Abstract

Ulcerative colitis (UC) is a serious inflammatory bowel disease (IBD) with high morbidity and mortality worldwide. As the traditional diagnostic techniques have various limitations in the practice and diagnosis of early ulcerative colitis, it is necessary to develop new diagnostic models from molecular biology to supplement the existing methods. In this study, we developed a machine learning-based synthesis to construct an artificial intelligence diagnostic model for ulcerative colitis, and the correctness of the model is verified using an external independent dataset. According to the significantly expressed genes related to the occurrence of UC in the model, an unsupervised quantitative ulcerative colitis related score (UCRScore) based on principal coordinate analysis was established. The UCRScore is not only highly generalizable across UC bulk cohorts at different stages, but also highly generalizable across single-cell datasets, with the same effect in terms of cell numbers, activation pathways and mechanisms.
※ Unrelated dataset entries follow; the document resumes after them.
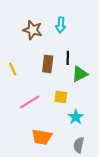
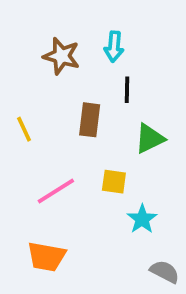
black line: (68, 58) -> (127, 90), moved
orange trapezoid: (42, 137) -> (46, 257), moved
gray semicircle: (79, 145) -> (165, 272), moved, turned 105

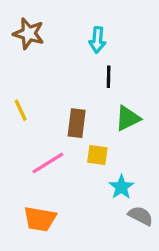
brown star: (61, 56) -> (29, 34), moved
brown rectangle: (90, 120) -> (77, 123), moved
gray semicircle: (165, 272) -> (141, 216), moved

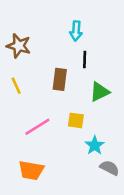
brown star: (29, 34) -> (19, 46), moved
brown rectangle: (77, 123) -> (60, 79), moved

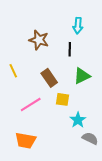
cyan arrow: (76, 31) -> (78, 26), moved
brown star: (19, 46) -> (39, 40), moved
brown rectangle: (60, 79) -> (49, 78), moved, turned -42

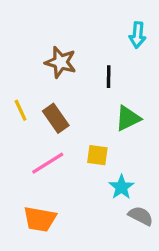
cyan arrow: (78, 26) -> (137, 35), moved
brown rectangle: (49, 78) -> (56, 118), moved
As an important role of screening genes in disease occurrence, based on connectivity map analysis, 5 potential targeting molecular compounds were identified, which can be used as an additional supplement to the therapeutic of UC. Overall, this study provides a potential tool for differential diagnosis and assessment of bio-pathological changes in UC at the macroscopic level, providing an opportunity to optimize the diagnosis and treatment of UC.